Given that the interior temperature might be $10^7\ \mathrm K$, then the surface brightness is $5.7 \times 10^{20}\ \mathrm{W/m^2}$, compared with the $1400\ \mathrm{W/m^2}$ you would get by looking directly at the Sun (please don't do this). Note that most of this power comes out at X-ray wavelengths, but because of the properties of a blackbody, the brightness at visible wavelengths will still be plenty brighter than that of the solar photosphere (see below).

A possible source of confusion is this term "opacity". When things are in thermal equilibrium, which the interior of the Sun is, then they emit the same amount of radiation as they absorb. So high opacity also means high emissivity.

Details for interest:

The opacity, $\kappa$ in the solar interior ranges from 1 cm$^2$ g at the centre to about $10^5$ cm$^2$ g just below the photosphere. To estimate the mean free path of photons we need to multiply this by the density $\rho$ and take the reciprocal: $$ \bar{l} = \frac{1}{\kappa \rho}\ .$$ The density varies from 160 g/cm$^3$ at the centre to about 0.001 g/cm$^3$ just below the photosphere. Thus the mean free path is about 6 micrometres at the center and is actually quite similar just below the photosphere (it peaks at around 2 mm about three quarters of the way out towards the surface).

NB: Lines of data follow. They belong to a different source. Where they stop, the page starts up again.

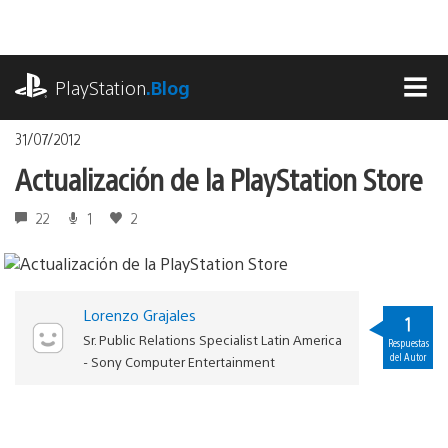
Pasa
al
contenido
playstation.com
PlayStation
.Blog
MEN
31/07/2012
Actualización de la PlayStation Store
22
1
2
Lorenzo Grajales
1
Sr. Public Relations Specialist Latin America
Respuestas
del Autor
- Sony Computer Entertainment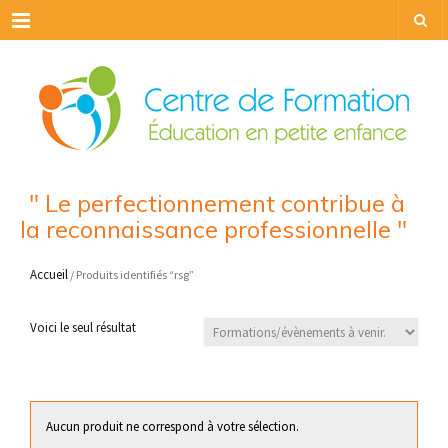
Menu
" Le perfectionnement contribue à
la reconnaissance professionnelle "
Accueil
/ Produits identifiés “rsg”
Voici le seul résultat
Aucun produit ne correspond à votre sélection.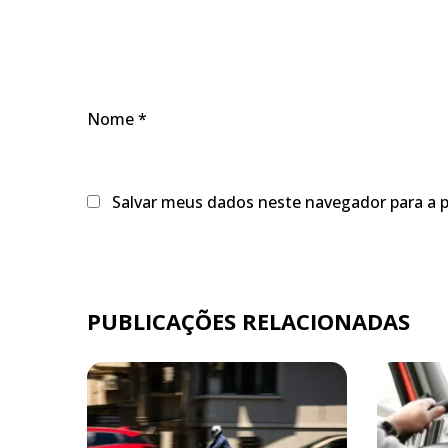
Nome
*
Salvar meus dados neste navegador para a 
PUBLICAÇÕES RELACIONADAS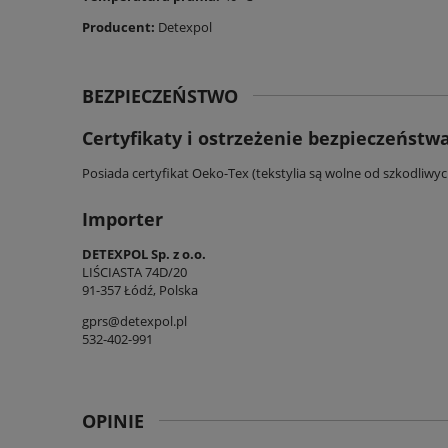
Producent:
Detexpol
BEZPIECZEŃSTWO
Certyfikaty i ostrzeżenie bezpieczeństw
Posiada certyfikat Oeko-Tex (tekstylia są wolne od szkodliwy
Importer
DETEXPOL Sp. z o.o.
LIŚCIASTA 74D/20
91-357 Łódź, Polska
gprs@detexpol.pl
532-402-991
OPINIE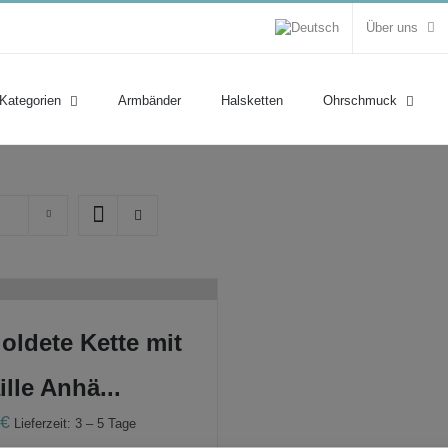
Über uns
 Kategorien
Armbänder
Halsketten
Ohrschmuck
oldete Kette mit
lle Anhä...
0
€
Lieferzeit: 3 – 5 Tage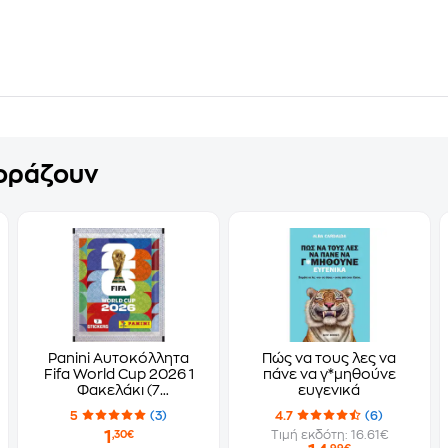
γοράζουν
Panini Αυτοκόλλητα
Πώς να τους λες να
Fifa World Cup 2026 1
πάνε να γ*μηθούνε
Φακελάκι (7
ευγενικά
Αυτοκόλλητα)
5
(3)
4.7
(6)
1
Τιμή εκδότη: 16.61€
,30€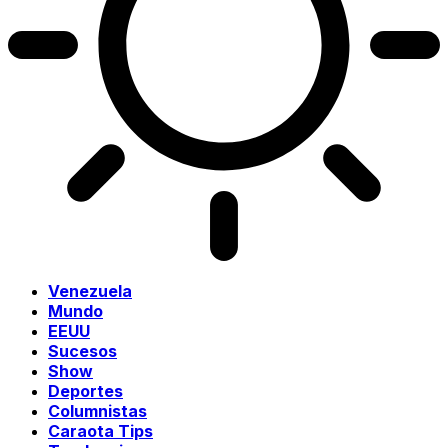
Venezuela
Mundo
EEUU
Sucesos
Show
Deportes
Columnistas
Caraota Tips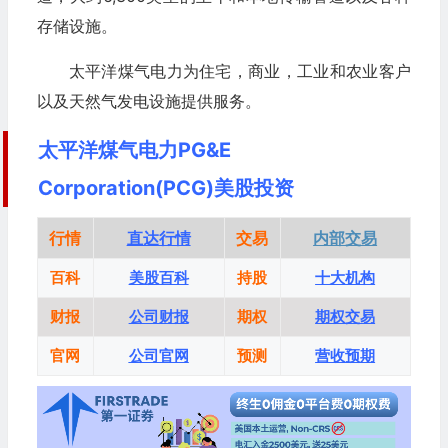
存储设施。
太平洋煤气电力为住宅，商业，工业和农业客户
以及天然气发电设施提供服务。
太平洋煤气电力PG&E
Corporation(PCG)美股投资
行情
直达行情
交易
内部交易
百科
美股百科
持股
十大机构
财报
公司财报
期权
期权交易
官网
公司官网
预测
营收预期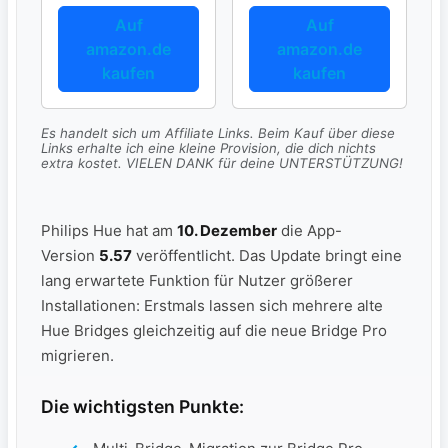
mera
Auf
Auf
amazon.de
amazon.de
kaufen
kaufen
Es handelt sich um Affiliate Links. Beim Kauf über diese
Links erhalte ich eine kleine Provision, die dich nichts
extra kostet. VIELEN DANK für deine UNTERSTÜTZUNG!
Philips Hue hat am
10. Dezember
die App-
Version
5.57
veröffentlicht. Das Update bringt eine
lang erwartete Funktion für Nutzer größerer
Installationen: Erstmals lassen sich mehrere alte
Hue Bridges gleichzeitig auf die neue Bridge Pro
migrieren.
Die wichtigsten Punkte: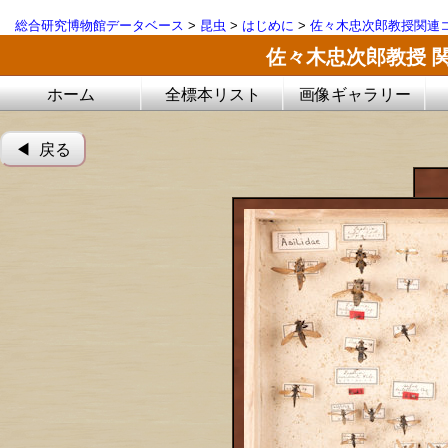
総合研究博物館データベース
>
昆虫
>
はじめに
>
佐々木忠次郎教授関連コ
佐々木忠次郎教授 
ホーム
全標本リスト
画像ギャラリー
◀︎ 戻る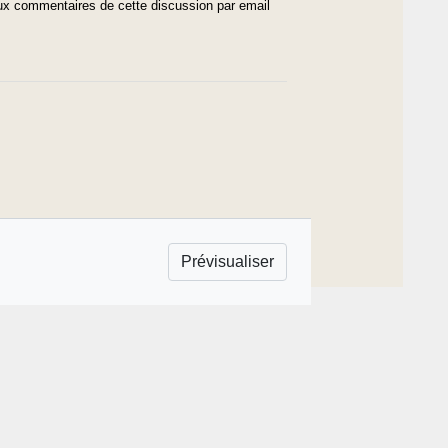
x commentaires de cette discussion par email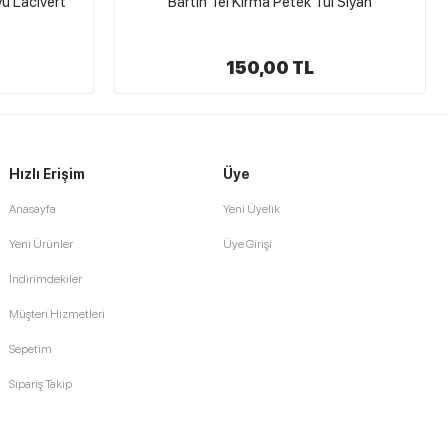
l Siyah
Namaz Başörtülük Krep Şifon Kumaş Beyaz
140,00 TL
Hızlı Erişim
Üye
Anasayfa
Yeni Üyelik
Yeni Ürünler
Üye Girişi
İndirimdekiler
Müşteri Hizmetleri
Sepetim
Sipariş Takip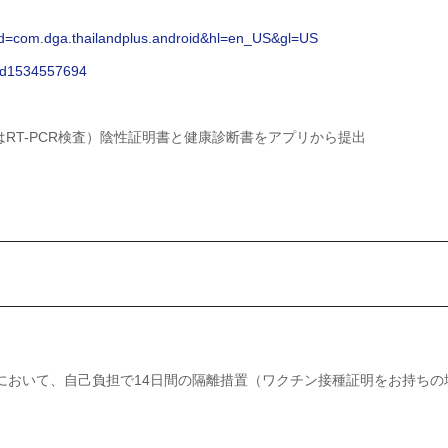
s?id=com.dga.thailandplus.android&hl=en_US&gl=US
s/id1534557694
はRT-PCR検査）陰性証明書と健康診断書をアプリから提出
Quarantine)において、自己負担で14日間の隔離措置（ワクチン接種証明をお持ちの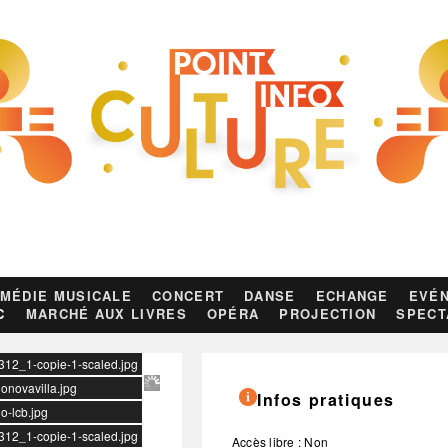
MÉDIE MUSICALE
CONCERT
DANSE
ECHANGE
EVÉN
C
MARCHÉ AUX LIVRES
OPÉRA
PROJECTION
SPECT
7312_1-copie-1-scaled.jpg
gonovavilla.jpg
Infos pratiques
o-lcb.jpg
7312_1-copie-1-scaled.jpg
Accès libre : Non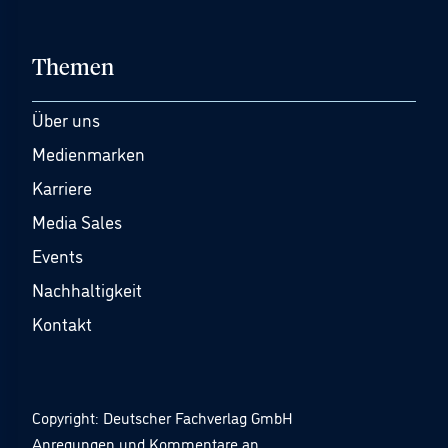
Themen
Über uns
Medienmarken
Karriere
Media Sales
Events
Nachhaltigkeit
Kontakt
Copyright: Deutscher Fachverlag GmbH
Anregungen und Kommentare an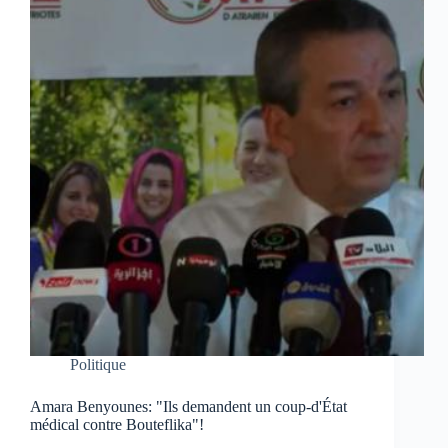
Politique
Amara Benyounes: "Ils demandent un coup-d'État
médical contre Bouteflika"!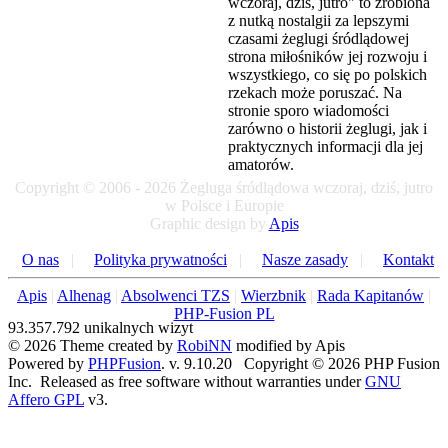
wczoraj, dziś, jutro" to zrobiona
z nutką nostalgii za lepszymi
czasami żeglugi śródlądowej
strona miłośników jej rozwoju i
wszystkiego, co się po polskich
rzekach może poruszać. Na
stronie sporo wiadomości
zarówno o historii żeglugi, jak i
praktycznych informacji dla jej
amatorów.
Copyright © 2006 - 2026 Żegluga śródlądowa wczoraj, dziś, jutro
w Polsce i Europie
Graphic design by
Apis
O nas
|
Polityka prywatności
|
Nasze zasady
|
Kontakt
Apis
|
Alhenag
|
Absolwenci TZS
|
Wierzbnik
|
Rada Kapitanów
|
PHP-Fusion PL
93.357.792 unikalnych wizyt
© 2026 Theme created by
RobiNN
modified by Apis
Powered by
PHPFusion
. v. 9.10.20 Copyright © 2026 PHP Fusion
Inc. Released as free software without warranties under
GNU
Affero GPL
v3.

Thus your "view" of the stellar interior is of a foggy sphere with radius of no more than a few times $\bar{l}$. The fog however is tremendously bright - as outlined above.

The brightness at particular wavelengths is proportional to the Planck function $$B_\lambda = \frac{2hc^2}{\lambda^5} \left(\frac{1}{\exp(hc/\lambda k_B T) -1}\right).$$

Thus at $\lambda=500$ nm (visible light), the ratio of brightness for blackbodies at $10^7$ K (solar interior) to 6000 K (solar photosphere) is $4.2\times 10^{4}$. i.e. Even just considered at visible wavelengths, the interior of the Sun is about 40,000 times brighter than the photosphere.

Answer 2

Coming from a different direction as @Rob's, Opacity and Thermal Radiation are orthogonal properties of a material. The photon flux at the interior of the sun is very high, so it is definitely not dark. However, it is opaque to virtually all light outside the sun.

To provide an analogy, if you are in a sealed room with no windows, you cannot see anything outside the room. If you turn on a flashlight in the room, it is no longer dark but it is still opaque to the outside world.